The pad_sequences method is used to pad the sequences to ensure they all have the same length, which is essential for feeding the data into a deep learning model. In this example, all sequences are padded to a length of 200 words.

![image.png](attachment:image.png)

**Using Pre-trained Word Embeddings:** Pre-trained embeddings like GloVe or Word2Vec provide dense vector representations for words based on their semantic meanings. Using these embeddings helps the model understand the context and relationships between words better.

**Training Your Own Word2Vec Model:** If pre-trained embeddings do not suit your specific dataset, you can train a Word2Vec model on your own data. This approach can capture the specific nuances and patterns in your text data that pre-trained embeddings might miss.

## Model Training
**Baseline CNN** The first model is a basic CNN architecture that applies convolutional layers to the embedded word vectors, followed by pooling layers and fully connected layers, culminating in a sigmoid output for binary classification.

**LSTM Network** This model utilizes an LSTM network, which is well-suited for capturing long-term dependencies in the review text. It includes multiple LSTM layers, followed by fully connected layers and a sigmoid output.

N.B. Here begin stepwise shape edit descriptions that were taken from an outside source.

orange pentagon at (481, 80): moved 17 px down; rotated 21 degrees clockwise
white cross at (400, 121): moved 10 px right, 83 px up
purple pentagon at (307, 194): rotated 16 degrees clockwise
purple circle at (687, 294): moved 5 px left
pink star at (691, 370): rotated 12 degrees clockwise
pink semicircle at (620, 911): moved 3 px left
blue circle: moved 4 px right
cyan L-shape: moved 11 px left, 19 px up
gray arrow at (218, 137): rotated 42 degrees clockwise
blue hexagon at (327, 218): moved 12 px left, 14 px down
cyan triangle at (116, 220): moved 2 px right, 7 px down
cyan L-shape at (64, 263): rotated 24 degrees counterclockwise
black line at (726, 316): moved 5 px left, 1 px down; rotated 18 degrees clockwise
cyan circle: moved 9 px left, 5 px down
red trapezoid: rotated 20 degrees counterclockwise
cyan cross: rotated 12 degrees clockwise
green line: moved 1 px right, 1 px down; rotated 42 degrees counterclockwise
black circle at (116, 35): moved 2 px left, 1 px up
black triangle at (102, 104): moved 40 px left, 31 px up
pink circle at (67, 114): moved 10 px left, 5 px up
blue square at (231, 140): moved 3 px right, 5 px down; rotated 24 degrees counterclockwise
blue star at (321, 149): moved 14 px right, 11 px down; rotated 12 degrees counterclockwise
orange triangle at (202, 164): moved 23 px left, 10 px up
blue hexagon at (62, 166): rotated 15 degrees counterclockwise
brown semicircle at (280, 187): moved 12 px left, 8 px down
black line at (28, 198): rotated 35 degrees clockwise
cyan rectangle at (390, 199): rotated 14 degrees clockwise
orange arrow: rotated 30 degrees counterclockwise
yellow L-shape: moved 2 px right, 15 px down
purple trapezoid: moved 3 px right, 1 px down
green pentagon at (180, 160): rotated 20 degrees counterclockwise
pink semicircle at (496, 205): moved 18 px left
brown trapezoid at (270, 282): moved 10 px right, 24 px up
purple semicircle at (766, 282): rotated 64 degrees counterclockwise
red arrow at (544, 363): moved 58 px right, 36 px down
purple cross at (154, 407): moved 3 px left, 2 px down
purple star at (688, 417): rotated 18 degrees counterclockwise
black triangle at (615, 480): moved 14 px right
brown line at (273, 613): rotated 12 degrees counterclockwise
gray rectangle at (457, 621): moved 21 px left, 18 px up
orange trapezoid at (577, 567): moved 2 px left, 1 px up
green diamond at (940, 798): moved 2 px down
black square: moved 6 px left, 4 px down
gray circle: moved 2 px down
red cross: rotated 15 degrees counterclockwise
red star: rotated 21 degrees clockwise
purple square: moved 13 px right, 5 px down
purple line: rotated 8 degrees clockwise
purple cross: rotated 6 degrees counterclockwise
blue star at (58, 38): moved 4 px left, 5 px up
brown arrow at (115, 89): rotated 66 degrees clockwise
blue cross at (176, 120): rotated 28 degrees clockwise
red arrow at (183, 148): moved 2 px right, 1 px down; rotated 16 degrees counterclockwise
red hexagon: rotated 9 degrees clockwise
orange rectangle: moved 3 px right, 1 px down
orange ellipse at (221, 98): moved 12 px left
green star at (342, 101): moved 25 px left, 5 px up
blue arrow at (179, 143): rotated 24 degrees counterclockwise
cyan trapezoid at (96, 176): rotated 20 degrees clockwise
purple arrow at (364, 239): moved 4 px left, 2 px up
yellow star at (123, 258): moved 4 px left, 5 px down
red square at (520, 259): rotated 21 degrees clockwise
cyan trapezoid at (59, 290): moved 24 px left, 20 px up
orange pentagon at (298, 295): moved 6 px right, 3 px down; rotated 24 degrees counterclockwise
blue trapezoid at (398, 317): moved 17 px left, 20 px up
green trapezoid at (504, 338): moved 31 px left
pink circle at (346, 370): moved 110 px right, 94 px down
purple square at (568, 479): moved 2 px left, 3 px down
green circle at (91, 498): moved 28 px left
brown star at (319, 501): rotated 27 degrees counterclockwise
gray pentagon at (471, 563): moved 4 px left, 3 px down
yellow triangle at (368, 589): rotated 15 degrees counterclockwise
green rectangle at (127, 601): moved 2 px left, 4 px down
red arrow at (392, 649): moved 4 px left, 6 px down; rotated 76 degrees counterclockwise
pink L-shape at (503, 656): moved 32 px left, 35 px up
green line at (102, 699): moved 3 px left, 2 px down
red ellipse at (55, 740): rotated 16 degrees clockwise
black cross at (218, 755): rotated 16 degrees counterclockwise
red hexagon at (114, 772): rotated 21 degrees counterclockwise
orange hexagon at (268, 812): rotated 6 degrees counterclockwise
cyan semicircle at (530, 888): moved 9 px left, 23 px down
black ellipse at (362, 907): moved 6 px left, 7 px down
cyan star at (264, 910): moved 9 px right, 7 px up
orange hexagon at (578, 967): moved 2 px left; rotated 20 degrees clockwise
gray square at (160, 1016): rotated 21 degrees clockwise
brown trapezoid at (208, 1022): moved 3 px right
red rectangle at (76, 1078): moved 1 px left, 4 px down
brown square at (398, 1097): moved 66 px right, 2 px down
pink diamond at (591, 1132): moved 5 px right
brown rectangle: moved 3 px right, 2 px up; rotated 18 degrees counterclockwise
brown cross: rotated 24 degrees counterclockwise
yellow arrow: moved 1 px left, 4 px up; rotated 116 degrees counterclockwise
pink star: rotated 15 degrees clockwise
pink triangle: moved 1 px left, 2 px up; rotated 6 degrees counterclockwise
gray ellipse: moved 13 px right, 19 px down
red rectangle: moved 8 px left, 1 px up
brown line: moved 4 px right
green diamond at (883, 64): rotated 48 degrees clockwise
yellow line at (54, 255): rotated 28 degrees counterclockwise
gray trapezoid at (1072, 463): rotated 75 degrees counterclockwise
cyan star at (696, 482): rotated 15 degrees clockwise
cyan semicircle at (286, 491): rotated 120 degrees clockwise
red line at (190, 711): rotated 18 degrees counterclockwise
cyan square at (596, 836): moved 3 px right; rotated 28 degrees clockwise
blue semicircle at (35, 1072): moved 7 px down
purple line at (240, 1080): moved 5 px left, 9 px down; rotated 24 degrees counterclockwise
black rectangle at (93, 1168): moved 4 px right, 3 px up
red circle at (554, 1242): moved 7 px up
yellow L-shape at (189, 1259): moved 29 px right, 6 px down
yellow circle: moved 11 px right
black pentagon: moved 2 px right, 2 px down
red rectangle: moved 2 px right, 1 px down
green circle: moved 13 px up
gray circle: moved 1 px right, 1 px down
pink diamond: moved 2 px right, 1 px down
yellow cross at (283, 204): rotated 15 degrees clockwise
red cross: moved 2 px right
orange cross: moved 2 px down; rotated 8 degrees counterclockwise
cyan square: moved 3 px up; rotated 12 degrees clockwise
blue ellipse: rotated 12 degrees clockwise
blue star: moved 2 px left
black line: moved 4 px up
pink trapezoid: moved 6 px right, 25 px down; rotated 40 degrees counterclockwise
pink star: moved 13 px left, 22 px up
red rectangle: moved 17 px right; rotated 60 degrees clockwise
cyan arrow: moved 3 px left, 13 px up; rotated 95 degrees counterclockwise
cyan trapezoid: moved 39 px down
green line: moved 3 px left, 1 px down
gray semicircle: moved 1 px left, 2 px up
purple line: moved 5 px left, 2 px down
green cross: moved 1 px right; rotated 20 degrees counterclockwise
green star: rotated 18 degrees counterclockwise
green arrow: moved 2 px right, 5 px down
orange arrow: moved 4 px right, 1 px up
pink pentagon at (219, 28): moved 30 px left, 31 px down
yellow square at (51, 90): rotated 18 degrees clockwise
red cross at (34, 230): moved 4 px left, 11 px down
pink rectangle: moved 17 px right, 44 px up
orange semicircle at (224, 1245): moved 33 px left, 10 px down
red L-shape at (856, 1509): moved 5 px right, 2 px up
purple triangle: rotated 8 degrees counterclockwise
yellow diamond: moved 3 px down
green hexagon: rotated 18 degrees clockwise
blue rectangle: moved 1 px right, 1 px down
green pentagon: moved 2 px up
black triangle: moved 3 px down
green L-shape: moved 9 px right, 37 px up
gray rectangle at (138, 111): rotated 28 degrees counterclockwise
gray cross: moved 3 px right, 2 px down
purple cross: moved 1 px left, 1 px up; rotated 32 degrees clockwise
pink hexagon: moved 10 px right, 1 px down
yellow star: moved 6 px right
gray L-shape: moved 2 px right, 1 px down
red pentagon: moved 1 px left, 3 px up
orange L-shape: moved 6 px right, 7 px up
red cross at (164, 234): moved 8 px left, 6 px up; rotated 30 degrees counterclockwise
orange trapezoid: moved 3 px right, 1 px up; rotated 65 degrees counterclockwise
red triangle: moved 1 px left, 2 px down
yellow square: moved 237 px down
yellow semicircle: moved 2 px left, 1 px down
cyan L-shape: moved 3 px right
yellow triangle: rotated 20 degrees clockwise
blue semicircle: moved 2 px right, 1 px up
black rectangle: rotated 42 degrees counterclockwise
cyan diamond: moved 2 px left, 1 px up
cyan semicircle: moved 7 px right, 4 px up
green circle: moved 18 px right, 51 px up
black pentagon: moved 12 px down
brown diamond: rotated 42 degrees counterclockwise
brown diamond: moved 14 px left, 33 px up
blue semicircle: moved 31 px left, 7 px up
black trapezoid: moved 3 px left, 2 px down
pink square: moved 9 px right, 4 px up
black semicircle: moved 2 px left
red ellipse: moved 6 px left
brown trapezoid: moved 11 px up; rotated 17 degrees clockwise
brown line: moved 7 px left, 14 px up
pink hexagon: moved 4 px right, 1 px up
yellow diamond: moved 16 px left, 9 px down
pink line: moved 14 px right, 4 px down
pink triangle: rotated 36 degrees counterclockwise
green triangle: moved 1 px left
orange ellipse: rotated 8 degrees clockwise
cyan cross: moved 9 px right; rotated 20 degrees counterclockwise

**GRU Network with Hyperparameter Tuning** The final model involves a GRU network with hyperparameter tuning, including adjustments to learning rate, batch size, and the number of GRU units, to optimize performance.

## **Model Training**

### **Baseline CNN**

**Model Summary:**
- **Architecture:** 
  - Convolutional layers applied to embedded word vectors
  - Followed by max-pooling layers
  - Fully connected layers leading to a sigmoid output for binary classification

### **LSTM Network**

**Model Summary:**
- **Architecture:**
  - Multiple LSTM layers to capture long-term dependencies in the text
  - Followed by fully connected layers and a sigmoid output


### **GRU Network with Hyperparameter Tuning**

**Model Summary:**
- **Architecture:**
  - GRU layers with hyperparameters tuned for optimal performance
  - Adjustments made to learning rate, batch size, and the number of GRU units
  - Followed by fully connected layers and a sigmoid output



| Model Name                  | Training Accuracy | Validation Accuracy | Training Loss | Validation Loss |
|-----------------------------|--------------------|---------------------|---------------|-----------------|
| Baseline CNN                | 94.8%              | 89.5%               | 0.12          | 0.28            |
| **LSTM Network**            | **94.7%**          | **95.0%**           | **0.13**      | **0.18**        |
| GRU Network with Hyperparameter Tuning | 93.5%              | 92.2%               | 0.13          | 0.19            |


## Model Recommendation
Among the three models, the LSTM network is recommended due to its superior ability to capture the contextual meaning of the reviews, resulting in the highest accuracy on the test set. This model strikes a balance between complexity and interpretability, making it well-suited for sentiment analysis tasks.

## Key Findings and Insights
**1:** The baseline CNN model performs well but may miss out on the sequential information in the text.

**2:** The LSTM model excels in capturing the sequence of words, leading to better sentiment prediction accuracy.

**3:** The GRU model, while faster to train than LSTM, offers similar performance, making it a viable alternative in time-constrained environments.

** The deep learning models effectively capture sentiment from movie reviews, providing a valuable tool for automated sentiment analysis in various applications, such as review aggregation sites or content moderation systems.

## Suggestions for Next Steps
Future work could explore the use of more advanced architectures, such as Bidirectional LSTMs or Transformer-based models, to further improve sentiment classification accuracy. Additionally, incorporating additional datasets or fine-tuning pre-trained language models like BERT could enhance model performance.